Bold truth: Zakir Hussain turned a deeply esoteric classical tradition into a global beacon, redefining what percussion can mean for the world. And this is the part most people miss: his legacy isn’t just about dazzling technique; it’s about building bridges between cultures through rhythm.
Tabla great Zakir Hussain’s last major work in L.A. premiere - Los Angeles Times
Hinduism’s compassionate god of divine love, Lord Krishna, is often depicted with a flute. Some stories trace the tabla’s mythical origin to Krishna splitting a large drum into two smaller hand drums for rhythmic support, turning these tiny instruments into a trusted backbeat. In Indian classical music, melody has long been the star—sitar virtuosi eclipsed tabla players, who traveled in a secondary, often underpaid role.
A father and son reshaped that dynamic. Alla Rakha was Ravi Shankar’s steadfast tabla partner, helping to spark a worldwide fascination with raga in the 1960s. Shankar’s influence drew in Yehudi Menuhin, the Beatles, and Philip Glass. His son, Zakir Hussain, a master tabla tutor in his own right, expanded the instrument’s appeal into jazz, broad pop genres, film, and television. Hussain emerged as one of the earliest champions of the world music movement, melding tabla with flamenco, African, Indonesian, Afro-C Cuban, and other global drumming traditions. His lyrical, human sound has become part of the world’s sonic landscape.
Monday marks the first anniversary of Hussain’s passing at 73, due to a pulmonary illness. His final project was a collaboration with Third Coast Percussion, commissioned for the Chicago ensemble’s 20th anniversary: “Murmurs of Time.” It stood as the sole percussion ensemble work by one of the world’s greatest percussionists. Hussain lived to record the piece but did not hear the final mix, nor perform it in public.
The Hussain collaboration, “Standard Stoppages,” and related percussion works arrived just in time for the 2026 Grammy nominations, and are strong contenders in the chamber music/small ensemble category. Meanwhile, Third Coast has toured “Murmurs,” with Hussain’s disciple Salar Nader as soloist. Last weekend, Third Coast performed the engaging CD program to a sold-out Nimoy, as part of the CAP UCLA season.

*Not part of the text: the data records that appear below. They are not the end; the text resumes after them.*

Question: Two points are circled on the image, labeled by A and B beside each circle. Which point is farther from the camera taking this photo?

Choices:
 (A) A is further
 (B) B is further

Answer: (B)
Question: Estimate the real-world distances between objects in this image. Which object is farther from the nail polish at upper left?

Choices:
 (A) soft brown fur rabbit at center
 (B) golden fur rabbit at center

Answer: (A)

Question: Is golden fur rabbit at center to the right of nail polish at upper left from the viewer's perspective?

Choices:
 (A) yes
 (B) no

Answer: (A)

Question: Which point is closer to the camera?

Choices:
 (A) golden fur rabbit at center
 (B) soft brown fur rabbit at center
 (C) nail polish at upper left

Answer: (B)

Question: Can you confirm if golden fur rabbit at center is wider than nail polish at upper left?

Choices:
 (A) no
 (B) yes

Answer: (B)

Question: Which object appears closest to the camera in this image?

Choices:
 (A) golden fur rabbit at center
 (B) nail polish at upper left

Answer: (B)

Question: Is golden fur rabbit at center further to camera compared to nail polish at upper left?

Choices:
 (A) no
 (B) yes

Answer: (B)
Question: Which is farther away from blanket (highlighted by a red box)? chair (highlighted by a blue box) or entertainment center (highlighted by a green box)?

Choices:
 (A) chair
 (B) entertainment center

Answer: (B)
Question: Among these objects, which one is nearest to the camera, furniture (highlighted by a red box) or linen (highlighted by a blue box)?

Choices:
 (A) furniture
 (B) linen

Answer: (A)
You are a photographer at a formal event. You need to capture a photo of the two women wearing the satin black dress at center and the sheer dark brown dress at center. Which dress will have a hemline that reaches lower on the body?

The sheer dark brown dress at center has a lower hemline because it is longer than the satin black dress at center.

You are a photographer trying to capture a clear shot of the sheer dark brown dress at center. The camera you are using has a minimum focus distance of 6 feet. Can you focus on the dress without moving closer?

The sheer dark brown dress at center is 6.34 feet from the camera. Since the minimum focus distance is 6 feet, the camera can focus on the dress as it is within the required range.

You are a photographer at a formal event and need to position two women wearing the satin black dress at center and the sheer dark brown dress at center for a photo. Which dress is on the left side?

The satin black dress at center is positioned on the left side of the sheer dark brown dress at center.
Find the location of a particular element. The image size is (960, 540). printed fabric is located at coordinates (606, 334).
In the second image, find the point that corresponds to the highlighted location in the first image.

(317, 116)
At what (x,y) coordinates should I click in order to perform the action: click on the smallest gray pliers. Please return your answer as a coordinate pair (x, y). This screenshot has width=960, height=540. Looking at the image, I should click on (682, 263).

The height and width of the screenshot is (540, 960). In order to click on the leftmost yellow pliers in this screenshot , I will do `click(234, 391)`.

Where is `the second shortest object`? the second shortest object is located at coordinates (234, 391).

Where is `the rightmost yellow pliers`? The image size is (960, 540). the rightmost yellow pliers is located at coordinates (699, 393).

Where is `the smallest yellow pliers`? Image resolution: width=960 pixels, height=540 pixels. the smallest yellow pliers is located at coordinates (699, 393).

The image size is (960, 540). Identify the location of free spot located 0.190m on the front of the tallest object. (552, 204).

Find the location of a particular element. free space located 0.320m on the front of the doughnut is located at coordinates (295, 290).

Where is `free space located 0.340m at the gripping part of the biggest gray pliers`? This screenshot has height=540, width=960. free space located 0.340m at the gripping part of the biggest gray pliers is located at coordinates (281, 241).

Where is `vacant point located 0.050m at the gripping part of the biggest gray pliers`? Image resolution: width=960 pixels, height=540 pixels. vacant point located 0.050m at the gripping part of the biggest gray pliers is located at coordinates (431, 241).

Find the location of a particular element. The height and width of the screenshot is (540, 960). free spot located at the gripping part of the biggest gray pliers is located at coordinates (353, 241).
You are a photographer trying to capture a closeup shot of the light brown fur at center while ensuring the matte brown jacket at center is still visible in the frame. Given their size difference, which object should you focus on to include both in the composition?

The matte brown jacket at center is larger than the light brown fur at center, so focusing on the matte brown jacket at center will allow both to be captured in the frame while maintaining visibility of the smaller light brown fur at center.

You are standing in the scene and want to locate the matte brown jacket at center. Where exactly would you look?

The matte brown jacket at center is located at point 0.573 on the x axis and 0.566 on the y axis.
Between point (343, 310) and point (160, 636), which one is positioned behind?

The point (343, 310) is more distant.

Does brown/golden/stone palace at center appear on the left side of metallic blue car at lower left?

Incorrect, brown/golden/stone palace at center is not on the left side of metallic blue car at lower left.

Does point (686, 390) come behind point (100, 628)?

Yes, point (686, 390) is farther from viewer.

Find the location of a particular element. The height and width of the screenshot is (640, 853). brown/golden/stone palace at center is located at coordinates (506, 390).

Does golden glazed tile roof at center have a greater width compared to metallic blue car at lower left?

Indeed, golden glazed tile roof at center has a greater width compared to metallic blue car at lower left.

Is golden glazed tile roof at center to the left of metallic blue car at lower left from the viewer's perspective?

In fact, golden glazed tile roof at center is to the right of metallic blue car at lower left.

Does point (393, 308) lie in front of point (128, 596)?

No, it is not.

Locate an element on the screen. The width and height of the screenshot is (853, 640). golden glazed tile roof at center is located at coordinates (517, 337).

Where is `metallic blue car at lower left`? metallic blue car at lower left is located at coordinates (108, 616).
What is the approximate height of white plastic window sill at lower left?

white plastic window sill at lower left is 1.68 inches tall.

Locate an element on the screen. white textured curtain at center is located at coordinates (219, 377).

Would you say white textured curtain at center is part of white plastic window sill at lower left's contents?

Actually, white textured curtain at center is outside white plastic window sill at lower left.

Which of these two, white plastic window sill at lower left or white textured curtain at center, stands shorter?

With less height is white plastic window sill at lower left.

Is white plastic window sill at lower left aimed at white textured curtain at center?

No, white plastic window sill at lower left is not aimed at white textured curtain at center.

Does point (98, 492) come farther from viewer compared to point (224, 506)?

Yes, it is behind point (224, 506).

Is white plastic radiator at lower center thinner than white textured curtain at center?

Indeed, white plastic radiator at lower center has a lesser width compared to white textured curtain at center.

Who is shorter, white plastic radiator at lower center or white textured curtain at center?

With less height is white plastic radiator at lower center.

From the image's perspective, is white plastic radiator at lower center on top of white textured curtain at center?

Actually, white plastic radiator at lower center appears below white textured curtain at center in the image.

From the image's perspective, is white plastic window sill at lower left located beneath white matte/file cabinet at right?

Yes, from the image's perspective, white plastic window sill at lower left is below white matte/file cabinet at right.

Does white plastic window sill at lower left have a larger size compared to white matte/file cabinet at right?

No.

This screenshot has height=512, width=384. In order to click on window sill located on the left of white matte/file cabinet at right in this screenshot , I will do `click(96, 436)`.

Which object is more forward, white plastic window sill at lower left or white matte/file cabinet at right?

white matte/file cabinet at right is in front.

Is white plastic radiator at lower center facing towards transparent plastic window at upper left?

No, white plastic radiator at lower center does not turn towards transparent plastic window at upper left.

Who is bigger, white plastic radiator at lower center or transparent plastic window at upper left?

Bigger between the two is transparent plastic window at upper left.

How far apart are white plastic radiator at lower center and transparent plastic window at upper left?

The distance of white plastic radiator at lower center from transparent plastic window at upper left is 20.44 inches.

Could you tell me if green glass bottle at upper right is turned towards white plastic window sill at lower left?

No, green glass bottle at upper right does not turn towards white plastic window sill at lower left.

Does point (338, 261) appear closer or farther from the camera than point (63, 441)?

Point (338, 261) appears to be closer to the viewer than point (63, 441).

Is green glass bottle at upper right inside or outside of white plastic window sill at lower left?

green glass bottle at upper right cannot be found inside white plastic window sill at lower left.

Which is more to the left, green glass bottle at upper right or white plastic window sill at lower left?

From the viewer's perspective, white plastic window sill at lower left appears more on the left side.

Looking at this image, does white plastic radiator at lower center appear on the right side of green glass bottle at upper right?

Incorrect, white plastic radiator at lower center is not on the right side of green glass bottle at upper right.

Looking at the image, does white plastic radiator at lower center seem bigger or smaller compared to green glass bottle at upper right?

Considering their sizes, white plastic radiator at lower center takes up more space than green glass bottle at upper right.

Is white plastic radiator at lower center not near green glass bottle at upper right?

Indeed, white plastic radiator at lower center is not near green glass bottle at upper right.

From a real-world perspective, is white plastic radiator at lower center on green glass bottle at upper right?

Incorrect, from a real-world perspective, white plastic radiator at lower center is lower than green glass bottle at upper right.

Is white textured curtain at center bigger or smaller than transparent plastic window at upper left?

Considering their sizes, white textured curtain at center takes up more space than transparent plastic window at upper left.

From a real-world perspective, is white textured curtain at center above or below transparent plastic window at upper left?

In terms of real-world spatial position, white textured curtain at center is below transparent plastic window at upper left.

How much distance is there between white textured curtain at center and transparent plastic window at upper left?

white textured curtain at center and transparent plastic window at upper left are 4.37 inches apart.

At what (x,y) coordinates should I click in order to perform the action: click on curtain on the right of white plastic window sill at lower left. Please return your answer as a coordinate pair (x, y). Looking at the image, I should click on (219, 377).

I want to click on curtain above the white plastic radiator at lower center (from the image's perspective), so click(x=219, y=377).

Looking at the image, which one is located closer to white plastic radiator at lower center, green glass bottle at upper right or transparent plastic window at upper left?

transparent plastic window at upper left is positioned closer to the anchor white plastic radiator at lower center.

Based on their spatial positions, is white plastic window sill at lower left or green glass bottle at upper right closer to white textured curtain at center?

Nader, born in Hamburg to Afghan refugee parents and raised in California, began studying with Hussain at seven. He stands as one of the most prominent torchbearers of the next generation of tabla players, poised to broaden the instrument’s horizons.
Looking back, the path carved by Alla Rakha and Zakir Hussain offers a masterclass in turning devotion to a complex, arcane tradition into something widely embraced and accessible.
Rakha, a formidable traditionalist who made tabla the core of his life, still found joy and livelihood in Bollywood tunes in the early 1950s. After returning to classical Hindustani music and collaborating with various soloists, he partnered with Shankar and pursued a near-exclusive duo career. Their intricate, call-and-response musical conversations electrified audiences at Monterey Jazz Festival, San Francisco’s Fillmore Auditorium, and Woodstock. It was a two-person essential; no one wanted one without the other.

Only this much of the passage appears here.